TASK STATEMENT: From the first line to the last, give the listing again exactly.

SOURCE MATERIAL:
━━━━━━━━━━━━━━━━━━━━━━━━━━━━━━

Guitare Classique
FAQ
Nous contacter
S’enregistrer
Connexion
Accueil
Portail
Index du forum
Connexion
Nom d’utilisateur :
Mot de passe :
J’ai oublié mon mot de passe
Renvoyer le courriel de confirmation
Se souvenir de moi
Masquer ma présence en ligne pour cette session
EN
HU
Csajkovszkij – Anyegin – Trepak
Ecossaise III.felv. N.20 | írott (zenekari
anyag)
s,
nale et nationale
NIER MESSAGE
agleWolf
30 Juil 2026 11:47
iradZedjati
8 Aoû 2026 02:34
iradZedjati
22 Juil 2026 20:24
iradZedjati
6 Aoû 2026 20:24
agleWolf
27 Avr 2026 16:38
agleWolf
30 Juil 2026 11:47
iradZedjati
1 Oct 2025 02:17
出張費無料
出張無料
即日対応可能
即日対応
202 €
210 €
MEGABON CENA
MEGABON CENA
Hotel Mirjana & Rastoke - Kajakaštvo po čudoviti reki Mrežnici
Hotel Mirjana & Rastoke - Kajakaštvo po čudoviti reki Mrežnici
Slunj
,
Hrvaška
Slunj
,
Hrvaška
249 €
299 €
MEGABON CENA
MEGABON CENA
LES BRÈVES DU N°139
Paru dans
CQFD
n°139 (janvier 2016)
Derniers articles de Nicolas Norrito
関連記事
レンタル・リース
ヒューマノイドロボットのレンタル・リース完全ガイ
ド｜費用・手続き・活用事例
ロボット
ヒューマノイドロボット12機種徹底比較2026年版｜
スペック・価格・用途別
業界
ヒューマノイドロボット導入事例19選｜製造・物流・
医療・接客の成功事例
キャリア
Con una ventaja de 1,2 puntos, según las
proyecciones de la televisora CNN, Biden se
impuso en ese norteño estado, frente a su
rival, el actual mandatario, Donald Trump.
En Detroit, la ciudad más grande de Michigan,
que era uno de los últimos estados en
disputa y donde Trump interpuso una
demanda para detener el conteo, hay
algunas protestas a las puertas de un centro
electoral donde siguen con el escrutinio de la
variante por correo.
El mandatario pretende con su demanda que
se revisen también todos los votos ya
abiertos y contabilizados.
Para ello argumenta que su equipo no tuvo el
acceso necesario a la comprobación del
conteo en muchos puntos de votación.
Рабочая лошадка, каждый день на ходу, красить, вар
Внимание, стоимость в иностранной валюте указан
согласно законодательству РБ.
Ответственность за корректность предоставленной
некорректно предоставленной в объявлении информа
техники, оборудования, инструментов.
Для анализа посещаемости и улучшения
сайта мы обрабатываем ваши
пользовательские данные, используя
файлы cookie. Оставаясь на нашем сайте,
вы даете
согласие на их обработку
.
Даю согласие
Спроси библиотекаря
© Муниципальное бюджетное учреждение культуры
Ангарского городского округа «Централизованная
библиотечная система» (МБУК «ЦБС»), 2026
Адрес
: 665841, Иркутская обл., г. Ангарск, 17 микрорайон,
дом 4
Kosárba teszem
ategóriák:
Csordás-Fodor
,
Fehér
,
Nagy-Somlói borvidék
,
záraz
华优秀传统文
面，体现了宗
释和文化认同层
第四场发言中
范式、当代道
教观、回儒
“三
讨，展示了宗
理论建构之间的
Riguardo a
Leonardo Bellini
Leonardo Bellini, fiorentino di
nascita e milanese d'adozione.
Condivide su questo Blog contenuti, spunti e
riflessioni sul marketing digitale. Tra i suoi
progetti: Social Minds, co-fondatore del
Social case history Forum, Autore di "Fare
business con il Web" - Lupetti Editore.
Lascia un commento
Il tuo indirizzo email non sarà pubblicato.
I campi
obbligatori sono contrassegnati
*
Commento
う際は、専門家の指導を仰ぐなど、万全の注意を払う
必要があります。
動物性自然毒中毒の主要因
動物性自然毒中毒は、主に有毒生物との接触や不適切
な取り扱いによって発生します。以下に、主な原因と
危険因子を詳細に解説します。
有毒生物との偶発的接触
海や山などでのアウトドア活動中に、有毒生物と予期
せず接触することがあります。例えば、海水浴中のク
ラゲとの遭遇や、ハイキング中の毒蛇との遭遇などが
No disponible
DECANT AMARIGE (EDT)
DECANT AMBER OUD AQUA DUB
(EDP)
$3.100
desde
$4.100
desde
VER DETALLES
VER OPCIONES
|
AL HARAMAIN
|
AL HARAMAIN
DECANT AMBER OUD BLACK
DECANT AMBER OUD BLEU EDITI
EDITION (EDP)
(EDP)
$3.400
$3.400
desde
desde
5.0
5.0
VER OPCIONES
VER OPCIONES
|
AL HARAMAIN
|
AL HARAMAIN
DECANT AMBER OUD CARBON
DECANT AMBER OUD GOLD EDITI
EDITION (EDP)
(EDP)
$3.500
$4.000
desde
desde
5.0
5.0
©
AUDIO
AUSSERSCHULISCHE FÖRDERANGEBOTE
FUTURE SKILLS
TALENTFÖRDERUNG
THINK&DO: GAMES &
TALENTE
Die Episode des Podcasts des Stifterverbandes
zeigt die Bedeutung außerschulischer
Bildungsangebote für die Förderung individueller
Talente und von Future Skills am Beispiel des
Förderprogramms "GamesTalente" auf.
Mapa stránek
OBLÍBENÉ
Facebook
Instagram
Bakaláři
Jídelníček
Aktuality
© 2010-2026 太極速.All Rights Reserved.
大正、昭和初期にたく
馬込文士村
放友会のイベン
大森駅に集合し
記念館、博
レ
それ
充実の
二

━━━━━━━━━━━━━━━━━━━━━━━━━━━━━━

OUTPUT BELOW:
Guitare Classique
FAQ
Nous contacter
S’enregistrer
Connexion
Accueil
Portail
Index du forum
Connexion
Nom d’utilisateur :
Mot de passe :
J’ai oublié mon mot de passe
Renvoyer le courriel de confirmation
Se souvenir de moi
Masquer ma présence en ligne pour cette session
EN
HU
Csajkovszkij – Anyegin – Trepak
Ecossaise III.felv. N.20 | írott (zenekari
anyag)
s,
nale et nationale
NIER MESSAGE
agleWolf
30 Juil 2026 11:47
iradZedjati
8 Aoû 2026 02:34
iradZedjati
22 Juil 2026 20:24
iradZedjati
6 Aoû 2026 20:24
agleWolf
27 Avr 2026 16:38
agleWolf
30 Juil 2026 11:47
iradZedjati
1 Oct 2025 02:17
出張費無料
出張無料
即日対応可能
即日対応
202 €
210 €
MEGABON CENA
MEGABON CENA
Hotel Mirjana & Rastoke - Kajakaštvo po čudoviti reki Mrežnici
Hotel Mirjana & Rastoke - Kajakaštvo po čudoviti reki Mrežnici
Slunj
,
Hrvaška
Slunj
,
Hrvaška
249 €
299 €
MEGABON CENA
MEGABON CENA
LES BRÈVES DU N°139
Paru dans
CQFD
n°139 (janvier 2016)
Derniers articles de Nicolas Norrito
関連記事
レンタル・リース
ヒューマノイドロボットのレンタル・リース完全ガイ
ド｜費用・手続き・活用事例
ロボット
ヒューマノイドロボット12機種徹底比較2026年版｜
スペック・価格・用途別
業界
ヒューマノイドロボット導入事例19選｜製造・物流・
医療・接客の成功事例
キャリア
Con una ventaja de 1,2 puntos, según las
proyecciones de la televisora CNN, Biden se
impuso en ese norteño estado, frente a su
rival, el actual mandatario, Donald Trump.
En Detroit, la ciudad más grande de Michigan,
que era uno de los últimos estados en
disputa y donde Trump interpuso una
demanda para detener el conteo, hay
algunas protestas a las puertas de un centro
electoral donde siguen con el escrutinio de la
variante por correo.
El mandatario pretende con su demanda que
se revisen también todos los votos ya
abiertos y contabilizados.
Para ello argumenta que su equipo no tuvo el
acceso necesario a la comprobación del
conteo en muchos puntos de votación.
Рабочая лошадка, каждый день на ходу, красить, вар
Внимание, стоимость в иностранной валюте указан
согласно законодательству РБ.
Ответственность за корректность предоставленной
некорректно предоставленной в объявлении информа
техники, оборудования, инструментов.
Для анализа посещаемости и улучшения
сайта мы обрабатываем ваши
пользовательские данные, используя
файлы cookie. Оставаясь на нашем сайте,
вы даете
согласие на их обработку
.
Даю согласие
Спроси библиотекаря
© Муниципальное бюджетное учреждение культуры
Ангарского городского округа «Централизованная
библиотечная система» (МБУК «ЦБС»), 2026
Адрес
: 665841, Иркутская обл., г. Ангарск, 17 микрорайон,
дом 4
Kosárba teszem
ategóriák:
Csordás-Fodor
,
Fehér
,
Nagy-Somlói borvidék
,
záraz
华优秀传统文
面，体现了宗
释和文化认同层
第四场发言中
范式、当代道
教观、回儒
“三
讨，展示了宗
理论建构之间的
Riguardo a
Leonardo Bellini
Leonardo Bellini, fiorentino di
nascita e milanese d'adozione.
Condivide su questo Blog contenuti, spunti e
riflessioni sul marketing digitale. Tra i suoi
progetti: Social Minds, co-fondatore del
Social case history Forum, Autore di "Fare
business con il Web" - Lupetti Editore.
Lascia un commento
Il tuo indirizzo email non sarà pubblicato.
I campi
obbligatori sono contrassegnati
*
Commento
う際は、専門家の指導を仰ぐなど、万全の注意を払う
必要があります。
動物性自然毒中毒の主要因
動物性自然毒中毒は、主に有毒生物との接触や不適切
な取り扱いによって発生します。以下に、主な原因と
危険因子を詳細に解説します。
有毒生物との偶発的接触
海や山などでのアウトドア活動中に、有毒生物と予期
せず接触することがあります。例えば、海水浴中のク
ラゲとの遭遇や、ハイキング中の毒蛇との遭遇などが
No disponible
DECANT AMARIGE (EDT)
DECANT AMBER OUD AQUA DUB
(EDP)
$3.100
desde
$4.100
desde
VER DETALLES
VER OPCIONES
|
AL HARAMAIN
|
AL HARAMAIN
DECANT AMBER OUD BLACK
DECANT AMBER OUD BLEU EDITI
EDITION (EDP)
(EDP)
$3.400
$3.400
desde
desde
5.0
5.0
VER OPCIONES
VER OPCIONES
|
AL HARAMAIN
|
AL HARAMAIN
DECANT AMBER OUD CARBON
DECANT AMBER OUD GOLD EDITI
EDITION (EDP)
(EDP)
$3.500
$4.000
desde
desde
5.0
5.0
©
AUDIO
AUSSERSCHULISCHE FÖRDERANGEBOTE
FUTURE SKILLS
TALENTFÖRDERUNG
THINK&DO: GAMES &
TALENTE
Die Episode des Podcasts des Stifterverbandes
zeigt die Bedeutung außerschulischer
Bildungsangebote für die Förderung individueller
Talente und von Future Skills am Beispiel des
Förderprogramms "GamesTalente" auf.
Mapa stránek
OBLÍBENÉ
Facebook
Instagram
Bakaláři
Jídelníček
Aktuality
© 2010-2026 太極速.All Rights Reserved.
大正、昭和初期にたく
馬込文士村
放友会のイベン
大森駅に集合し
記念館、博
レ
それ
充実の
二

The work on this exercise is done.